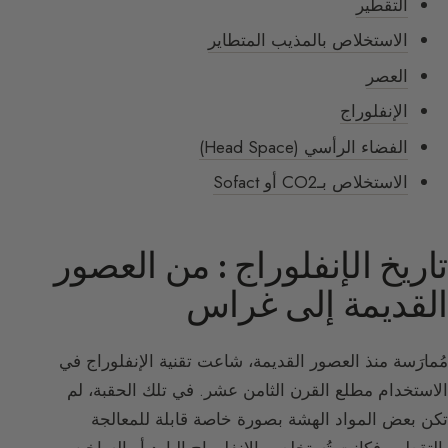
التقطير
الاستخلاص بالمذيب المتطاير
العصر
الإنفلوراج
الفضاء الرأسي (Head Space)
الاستخلاص بـCO2 أو Sofact
تاريخ الإنفلوراج : من العصور
القديمة إلى غراس
مُمارَسة منذ العصور القديمة، شاعت تقنية الإنفلوراج في
الاستخدام مطلع القرن الثامن عشر. في تلك الحقبة، لم
تكن بعض المواد الهشة بصورة خاصة قابلة للمعالجة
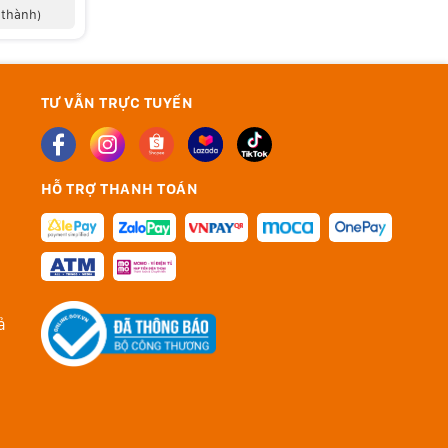
 thành)
TƯ VẪN TRỰC TUYẾN
HỖ TRỢ THANH TOÁN
ả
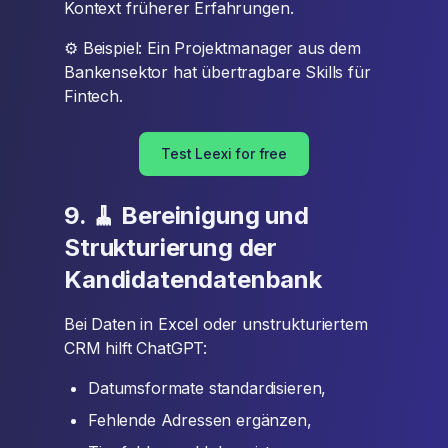
Kontext früherer Erfahrungen.
⚙️ Beispiel: Ein Projektmanager aus dem
Bankensektor hat übertragbare Skills für
Fintech.
Test Leexi for free
9. 🧹 Bereinigung und
Strukturierung der
Kandidatendatenbank
Bei Daten in Excel oder unstrukturiertem
CRM hilft ChatGPT:
Datumsformate standardisieren,
Fehlende Adressen ergänzen,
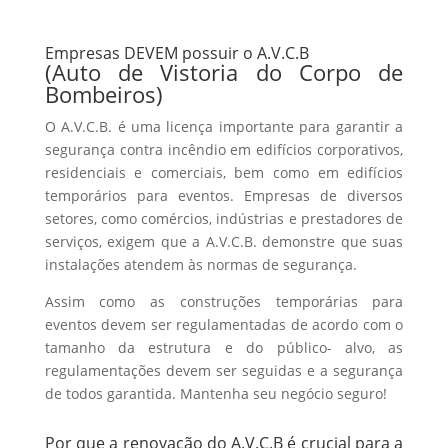
Empresas DEVEM possuir o A.V.C.B
(Auto de Vistoria do Corpo de
Bombeiros)
O A.V.C.B. é uma licença importante para garantir a
segurança contra incêndio em edifícios corporativos,
residenciais e comerciais, bem como em edifícios
temporários para eventos. Empresas de diversos
setores, como comércios, indústrias e prestadores de
serviços, exigem que a A.V.C.B. demonstre que suas
instalações atendem às normas de segurança.
Assim como as construções temporárias para
eventos devem ser regulamentadas de acordo com o
tamanho da estrutura e do público- alvo, as
regulamentações devem ser seguidas e a segurança
de todos garantida. Mantenha seu negócio seguro!
Por que a renovação do A.V.C.B é crucial para a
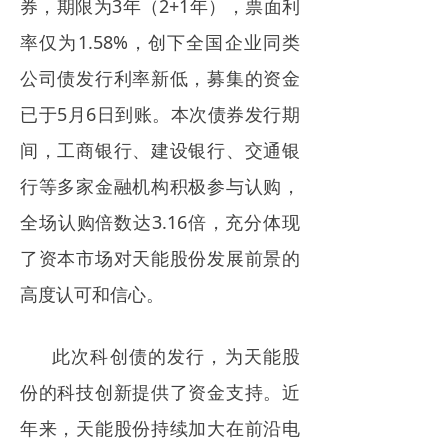
券，期限为3年（2+1年），票面利
率仅为1.58%，创下全国企业同类
公司债发行利率新低，募集的资金
已于5月6日到账。本次债券发行期
间，工商银行、建设银行、交通银
行等多家金融机构积极参与认购，
全场认购倍数达3.16倍，充分体现
了资本市场对天能股份发展前景的
高度认可和信心。
此次科创债的发行，为天能股
份的科技创新提供了资金支持。近
年来，天能股份持续加大在前沿电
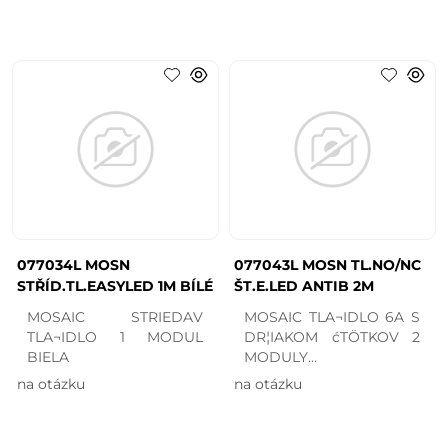
077034L MOSN
077043L MOSN TL.NO/NC
STŘÍD.TL.EASYLED 1M BÍLÉ
ŠT.E.LED ANTIB 2M
MOSAIC STRIEDAV
MOSAIC TLA¬IDLO 6A S
TLA¬IDLO 1 MODUL
DR¦IAKOM ćTÖTKOV 2
BIELA
MODULY
ANTIBAKTERIµLNE
na otázku
na otázku
BIELA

* **Required action**:
Look through the lines above for "edifícios". Say how many have it, and give no other words.

* **Exercise output**:
2